The purpose of the inhale is to bring air into the lungs. This happens because of the large breathing muscle called the diaphragm and the use of your respiratory system. 

Breathing muscles

When you inhale, the diaphragm contracts and moves down, and the intercostal muscles, between your ribs also contract, pulling your rib cage upward and outward.


This process allows the chest cavity to enlarge and creates pressure which pulls the air that you breathe in through your nose or mouth.


You can breathe in approximately 5 litres of air with one healthy inhale, which consists of around 20% of oxygen.

Journey to the lungs

Once the air is pulled through your mouth or nose, it travels into your windpipe which is divided into bronchial tubes, then further divided into smaller air passages called bronchioles.
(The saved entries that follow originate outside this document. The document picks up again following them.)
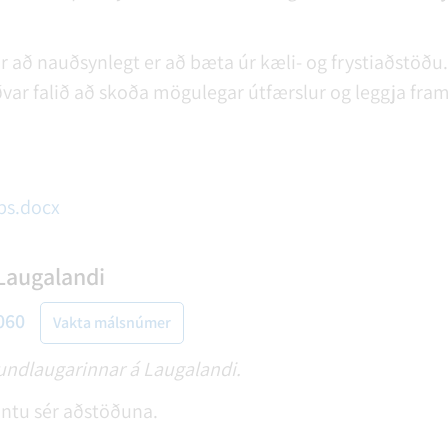
ir að nauðsynlegt er að bæta úr kæli- og frystiaðstöð
ar falið að skoða mögulegar útfærslur og leggja fram
 bs.docx
Laugalandi
060
Vakta málsnúmer
sundlaugarinnar á Laugalandi.
tu sér aðstöðuna.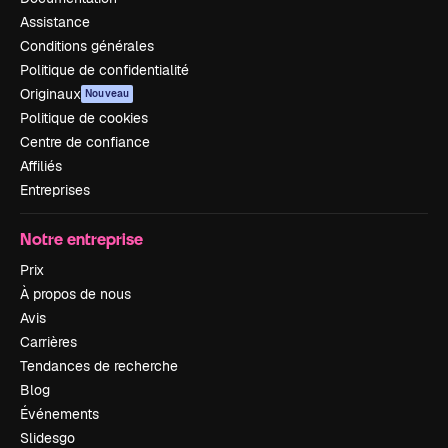
Assistance
Conditions générales
Politique de confidentialité
Originaux
Nouveau
Politique de cookies
Centre de confiance
Affiliés
Entreprises
Notre entreprise
Prix
À propos de nous
Avis
Carrières
Tendances de recherche
Blog
Événements
Slidesgo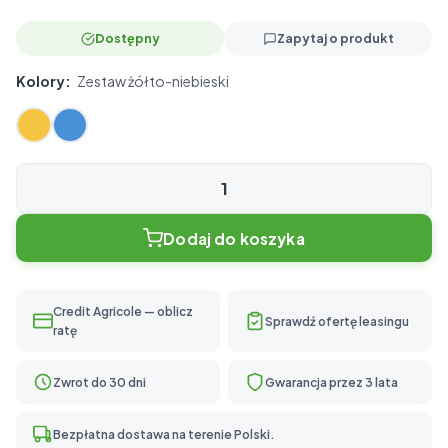
Dostępny
Zapytaj o produkt
Kolory:
Zestaw żółto-niebieski
ilość
Mini
Dodaj do koszyka
345
Credit Agricole — oblicz
Sprawdź ofertę leasingu
ratę
Zwrot do 30 dni
Gwarancja przez 3 lata
Bezpłatna dostawa na terenie Polski.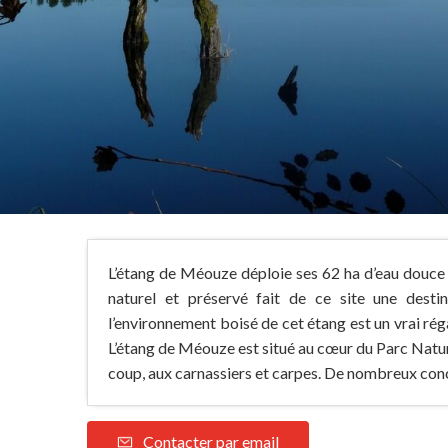
L’étang de Méouze déploie ses 62 ha d’eau douce s
naturel et préservé fait de ce site une desti
l’environnement boisé de cet étang est un vrai rég
L’étang de Méouze est situé au cœur du Parc Natu
coup, aux carnassiers et carpes. De nombreux conco
Contacter par email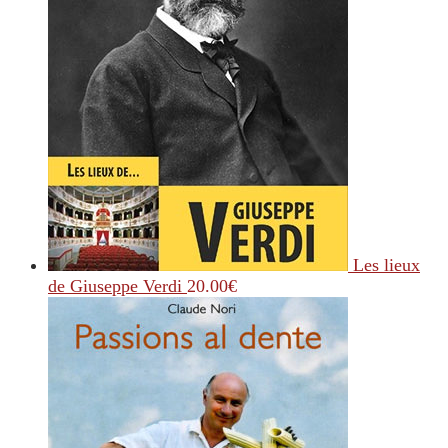
Les lieux
de Giuseppe Verdi
20.00
€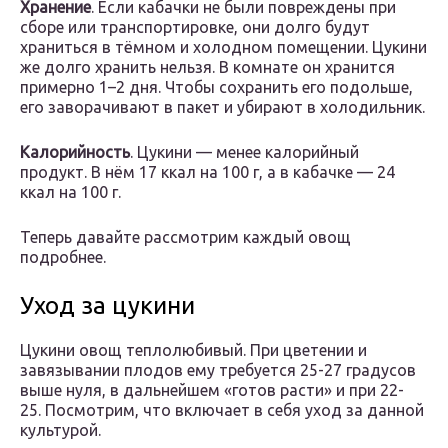
Хранение
. Если кабачки не были повреждены при
сборе или транспортировке, они долго будут
храниться в тёмном и холодном помещении. Цукини
же долго хранить нельзя. В комнате он хранится
примерно 1–2 дня. Чтобы сохранить его подольше,
его заворачивают в пакет и убирают в холодильник.
Калорийность
. Цукини — менее калорийный
продукт. В нём 17 ккал на 100 г, а в кабачке — 24
ккал на 100 г.
Теперь давайте рассмотрим каждый овощ
подробнее.
Уход за цукини
Цукини овощ теплолюбивый. При цветении и
завязывании плодов ему требуется 25-27 градусов
выше нуля, в дальнейшем «готов расти» и при 22-
25. Посмотрим, что включает в себя уход за данной
культурой.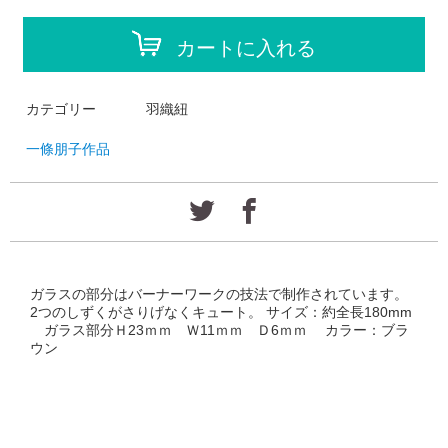
カートに入れる
カテゴリー
羽織紐
一條朋子作品
ガラスの部分はバーナーワークの技法で制作されています。
2つのしずくがさりげなくキュート。 サイズ：約全長180mm
ガラス部分Ｈ23ｍｍ Ｗ11ｍｍ Ｄ6ｍｍ カラー：ブラ
ウン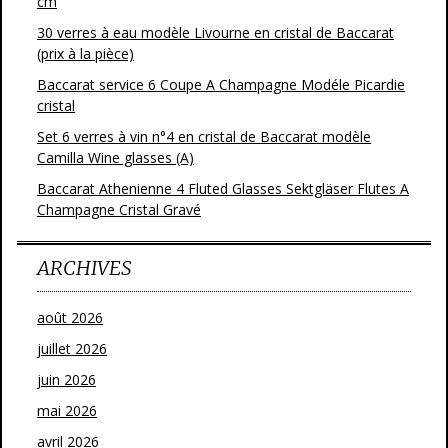
cm
30 verres à eau modèle Livourne en cristal de Baccarat
(prix à la pièce)
Baccarat service 6 Coupe A Champagne Modéle Picardie
cristal
Set 6 verres à vin n°4 en cristal de Baccarat modèle
Camilla Wine glasses (A)
Baccarat Athenienne 4 Fluted Glasses Sektgläser Flutes A
Champagne Cristal Gravé
ARCHIVES
août 2026
juillet 2026
juin 2026
mai 2026
avril 2026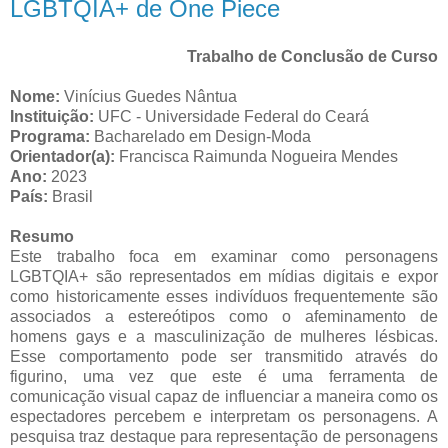
LGBTQIA+ de One Piece
Trabalho de Conclusão de Curso
Nome:
Vinícius Guedes Nântua
Instituição:
UFC - Universidade Federal do Ceará
Programa:
Bacharelado em Design-Moda
Orientador(a):
Francisca Raimunda Nogueira Mendes
Ano:
2023
País:
Brasil
Resumo
Este trabalho foca em examinar como personagens
LGBTQIA+ são representados em mídias digitais e expor
como historicamente esses indivíduos frequentemente são
associados a estereótipos como o afeminamento de
homens gays e a masculinização de mulheres lésbicas.
Esse comportamento pode ser transmitido através do
figurino, uma vez que este é uma ferramenta de
comunicação visual capaz de influenciar a maneira como os
espectadores percebem e interpretam os personagens. A
pesquisa traz destaque para representação de personagens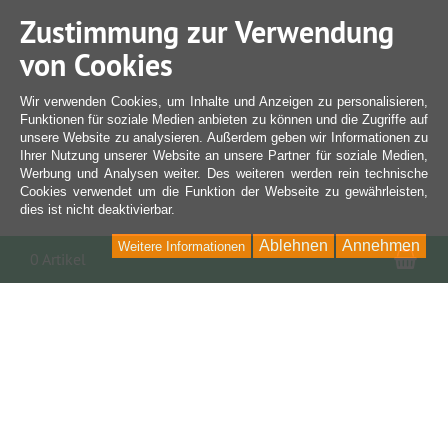
Zustimmung zur Verwendung
von Cookies
Wir verwenden Cookies, um Inhalte und Anzeigen zu personalisieren,
Funktionen für soziale Medien anbieten zu können und die Zugriffe auf
unsere Website zu analysieren. Außerdem geben wir Informationen zu
Ihrer Nutzung unserer Website an unsere Partner für soziale Medien,
Werbung und Analysen weiter. Des weiteren werden rein technische
Cookies verwendet um die Funktion der Webseite zu gewährleisten,
dies ist nicht deaktivierbar.
Ablehnen
Annehmen
Weitere Informationen
War
0 Artikel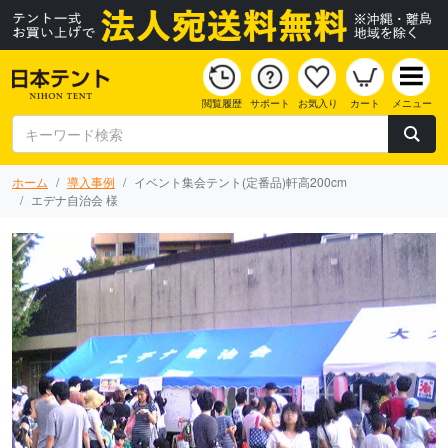
閲覧履歴
サポート
お気入り
カート
メニュー
ホーム
導入事例
イベント集会テント(定番品)軒高200cm
エデナ自治会 様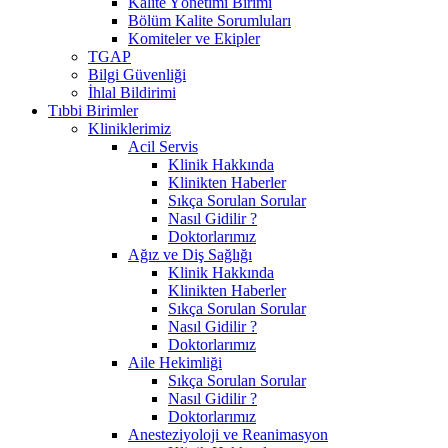
Kalite Yönetimi Birimi
Bölüm Kalite Sorumluları
Komiteler ve Ekipler
TGAP
Bilgi Güvenliği
İhlal Bildirimi
Tıbbi Birimler
Kliniklerimiz
Acil Servis
Klinik Hakkında
Klinikten Haberler
Sıkça Sorulan Sorular
Nasıl Gidilir ?
Doktorlarımız
Ağız ve Diş Sağlığı
Klinik Hakkında
Klinikten Haberler
Sıkça Sorulan Sorular
Nasıl Gidilir ?
Doktorlarımız
Aile Hekimliği
Sıkça Sorulan Sorular
Nasıl Gidilir ?
Doktorlarımız
Anesteziyoloji ve Reanimasyon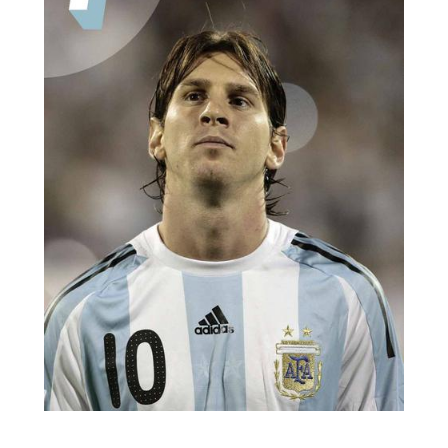
Transatlántico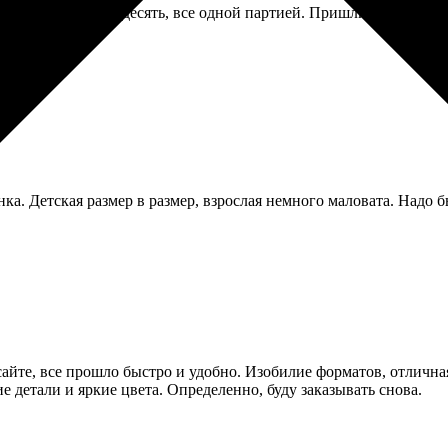
. Заказала штук десять, все одной партией. Пришли аккуратные,
нка. Детская размер в размер, взрослая немного маловата. Надо 
 сайте, все прошло быстро и удобно. Изобилие форматов, отлич
е детали и яркие цвета. Определенно, буду заказывать снова.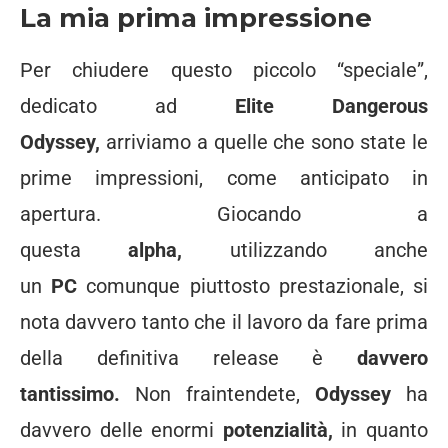
La mia prima impressione
Per chiudere questo piccolo “speciale”,
dedicato ad
Elite Dangerous
Odyssey,
arriviamo a quelle che sono state le
prime impressioni, come anticipato in
apertura. Giocando a
questa
alpha,
utilizzando anche
un
PC
comunque piuttosto prestazionale, si
nota davvero tanto che il lavoro da fare prima
della definitiva release è
davvero
tantissimo.
Non fraintendete,
Odyssey
ha
davvero delle enormi
potenzialità,
in quanto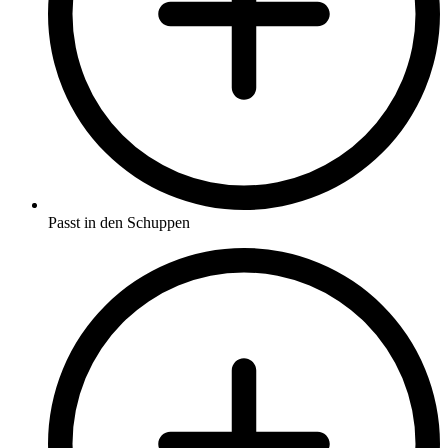
Passt in den Schuppen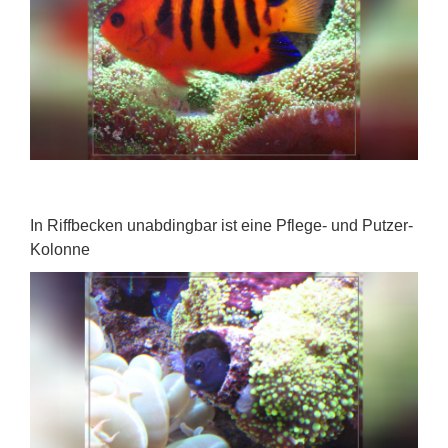
In Riffbecken unabdingbar ist eine Pflege- und Putzer-
Kolonne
The bronchioles then enter tiny air sacs in your lungs called alveoli. Alveoli are an important part of your respiratory system and the breathing process. Depending on your lung size, you can have up to 600 million alveoli in your lungs.

At the lungs

The alveoli sacs are encased by tiny blood vessels called capillaries, in a process called diffusion, oxygen moves from the alveoli to the blood through the capillaries. Once in the bloodstream, the oxygen gets picked up by haemoglobin (a protein that carries oxygen) in red blood cells to transport through the body.

Delivery of oxygen

The now oxygen-rich blood starts its journey through the left-hand side of your heart where it will pass through the aorta and make its way to all other parts of your body. This way, oxygen reaches each and every cell in your body for cellular respiration to take place.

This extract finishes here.